For obviously, (1) circumstances get into strange tangles, which can not be provided against; and the course laid down in the Almanack as a law may, in peculiar cases, lead to pain instead of pleasure; and here I must disregard the Almanack. And obviously, (2) not outward situations only, but men’s temperaments differ. What brings pleasure to one brings none to another; and so with pain. You can speak generally beforehand, but it may not apply to this or that man. And the consequence is, that the Almanack and its moral rules are no authority. It is right to act according to them. It is right to act diametrically against them. In short they are not laws at all; they are only rules, and rules, as we know, admit of and imply exceptions. As Mr. Stephen has said,[1] ‘A given road may be the direct way from one place to another, but that fact is no reason for following the road when you are offered a short cut. It may be a good rule not to seek for more than 5 per cent. in investments, but if it so happens that you can invest at 10 per cent. with perfect safety, would not a man who refused to do so be a fool?’
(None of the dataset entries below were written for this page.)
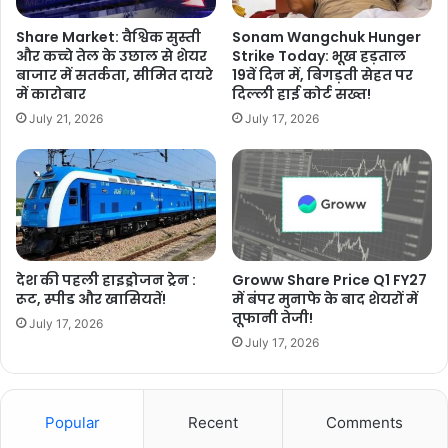
Share Market: वैश्विक सुस्ती
Sonam Wangchuk Hunger
और कच्चे तेल के उछाल से शेयर
Strike Today: भूख हड़ताल
बाजार में सतर्कता, सीमित दायरे
19वें दिन में, बिगड़ती सेहत पर
में कारोबार
दिल्ली हाई कोर्ट सख्त!
July 21, 2026
July 17, 2026
देश की पहली हाइड्रोजन ट्रेन :
Groww Share Price Q1 FY27
रूट, स्पीड और खासियतें!
में बंपर मुनाफे के बाद शेयरों में
तूफानी तेजी!
July 17, 2026
July 17, 2026
Popular
Recent
Comments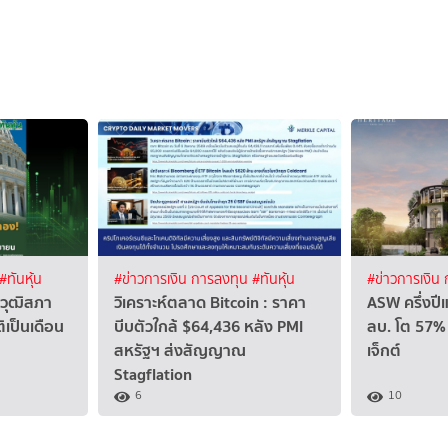
#ทันหุ้น
#ข่าวการเงิน การลงทุน
#ทันหุ้น
#ข่าวการเงิน
 วุฒิสภา
วิเคราะห์ตลาด Bitcoin : ราคา
ASW ครึ่งปี
ิเป็นเดือน
บีบตัวใกล้ $64,436 หลัง PMI
ลบ. โต 57% 
สหรัฐฯ ส่งสัญญาณ
เจ็กต์
Stagflation
6
10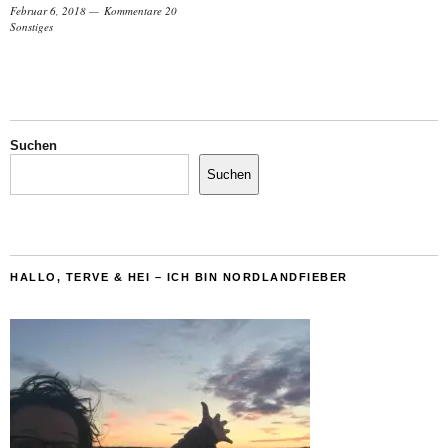
Februar 6, 2018
Kommentare 20
Sonstiges
Suchen
Suchen
HALLO, TERVE & HEI – ICH BIN NORDLANDFIEBER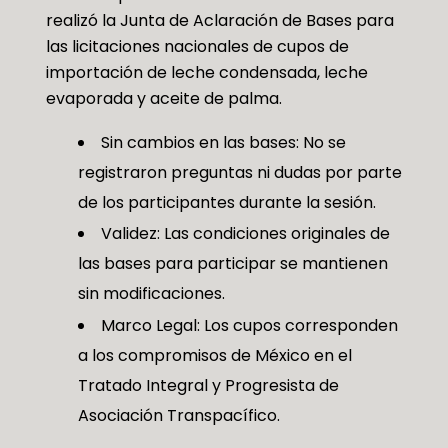
realizó la Junta de Aclaración de Bases para
las licitaciones nacionales de cupos de
importación de leche condensada, leche
evaporada y aceite de palma.
Sin cambios en las bases: No se
registraron preguntas ni dudas por parte
de los participantes durante la sesión.
Validez: Las condiciones originales de
las bases para participar se mantienen
sin modificaciones.
Marco Legal: Los cupos corresponden
a los compromisos de México en el
Tratado Integral y Progresista de
Asociación Transpacífico.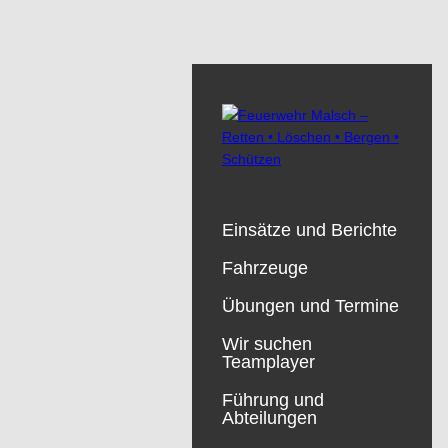
Einsätze und Berichte
Fahrzeuge
Übungen und Termine
Wir suchen
Teamplayer
Führung und
Abteilungen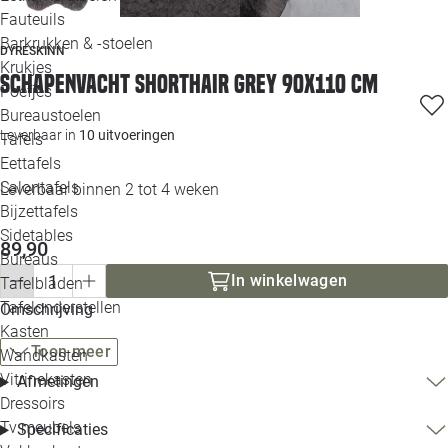
Loo
Fauteuils
Barkrukken & -stoelen
DYRESKINN
Krukjes
Loo
Schapenvacht shorthair grey 90x110 cm
Poefjes
Bureaustoelen
Loo
Leverbaar in
10 uitvoeringen
Tafels
Eettafels
Loo
Salontafels
Leverbaar binnen 2 tot 4 weken
Bijzettafels
Loo
Sidetables
(out
89,90
Bureaus
In winkelwagen
Tafelbladen
Alle 
Tafelonderstellen
Omschrijving
Kasten
Toon meer
Wandkasten
Vitrinekasten
Afmetingen
Dressoirs
Tv meubels
Specificaties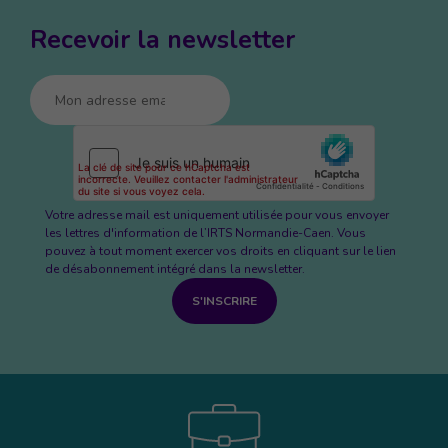
Recevoir la newsletter
Votre adresse mail est uniquement utilisée pour vous envoyer
les lettres d'information de l’IRTS Normandie-Caen. Vous
pouvez à tout moment exercer vos droits en cliquant sur le lien
de désabonnement intégré dans la newsletter.
S'INSCRIRE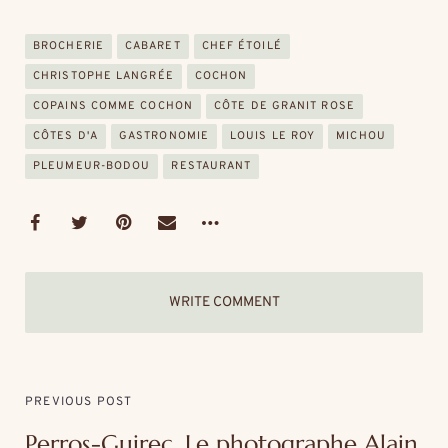
BROCHERIE
CABARET
CHEF ÉTOILÉ
CHRISTOPHE LANGRÉE
COCHON
COPAINS COMME COCHON
CÔTE DE GRANIT ROSE
CÔTES D'A
GASTRONOMIE
LOUIS LE ROY
MICHOU
PLEUMEUR-BODOU
RESTAURANT
WRITE COMMENT
PREVIOUS POST
Perros-Guirec. Le photographe Alain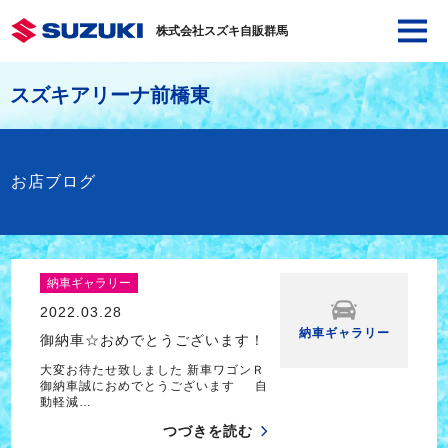
株式会社スズキ自販群馬
スズキアリーナ前橋東
お店ブログ
納車ギャラリー
2022.03.28
納車ギャラリー
御納車☆おめでとうございます！
大変お待たせ致しました 新車ワゴンＲ
御納車誠におめでとうございます 自
動軽減…
つづきを読む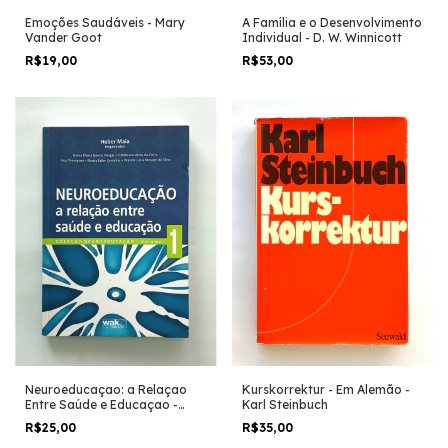
Emoções Saudáveis - Mary
A Família e o Desenvolvimento
Vander Goot
Individual - D. W. Winnicott
R$19,00
R$53,00
Neuroeducaçao: a Relaçao
Kurskorrektur - Em Alemão -
Entre Saúde e Educaçao -
Karl Steinbuch
Heber Maia (org.)
R$25,00
R$35,00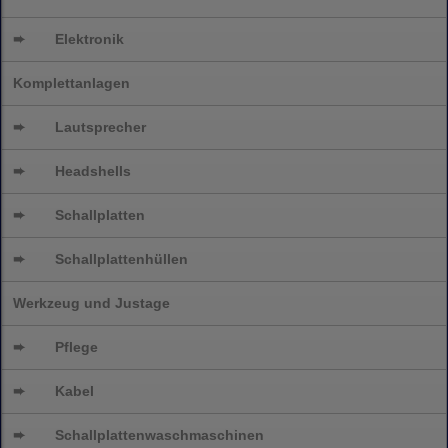
➨
Elektronik
Komplettanlagen
➨
Lautsprecher
➨
Headshells
➨
Schallplatten
➨
Schallplattenhüllen
Werkzeug und Justage
➨
Pflege
➨
Kabel
➨
Schallplatten
waschmaschinen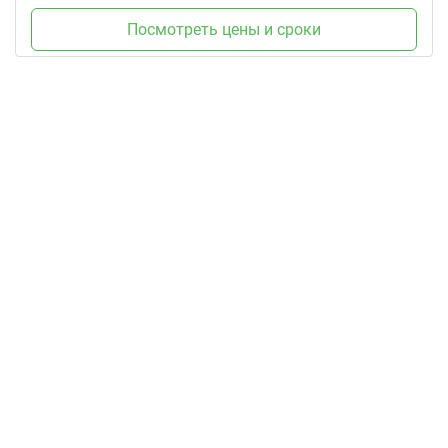
Посмотреть цены и сроки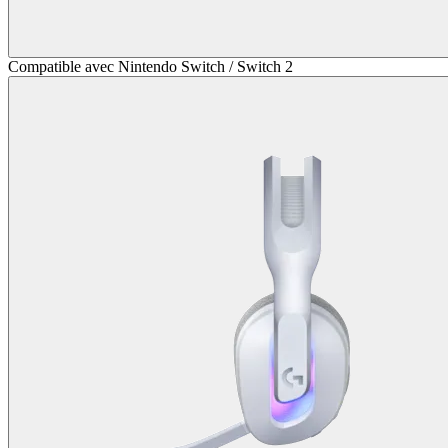
Compatible avec Nintendo Switch / Switch 2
And with this, if Hedonism be taken as the seeking my private pleasure, we have come to the end of Hedonism as a practical creed. Its aim was the getting for myself a maximum surplus of pleasurable feeling, and it gave me rules which it was my duty to follow. But it is not in earnest with its rules; they may hold

  1. Liberty, &c., p. 363, ed. ii. Mr. Stephen has put this part of the case so strongly, that I have not thought it worth while to enlarge upon it. Kant is very clear and successful on this point.